### What you will do
Exact copy, no pictures: output all the records that follow.

### Data provided
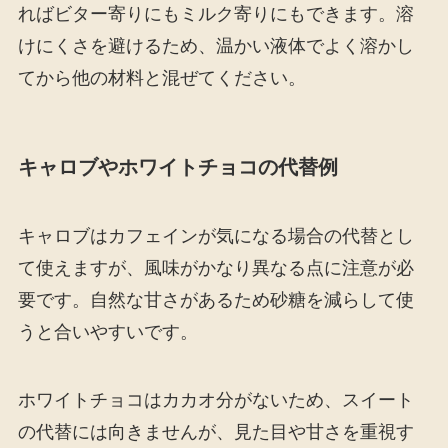
ればビター寄りにもミルク寄りにもできます。溶
けにくさを避けるため、温かい液体でよく溶かし
てから他の材料と混ぜてください。
キャロブやホワイトチョコの代替例
キャロブはカフェインが気になる場合の代替とし
て使えますが、風味がかなり異なる点に注意が必
要です。自然な甘さがあるため砂糖を減らして使
うと合いやすいです。
ホワイトチョコはカカオ分がないため、スイート
の代替には向きませんが、見た目や甘さを重視す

### Answer
ればビター寄りにもミルク寄りにもできます。溶
けにくさを避けるため、温かい液体でよく溶かし
てから他の材料と混ぜてください。
キャロブやホワイトチョコの代替例
キャロブはカフェインが気になる場合の代替とし
て使えますが、風味がかなり異なる点に注意が必
要です。自然な甘さがあるため砂糖を減らして使
うと合いやすいです。
ホワイトチョコはカカオ分がないため、スイート
の代替には向きませんが、見た目や甘さを重視す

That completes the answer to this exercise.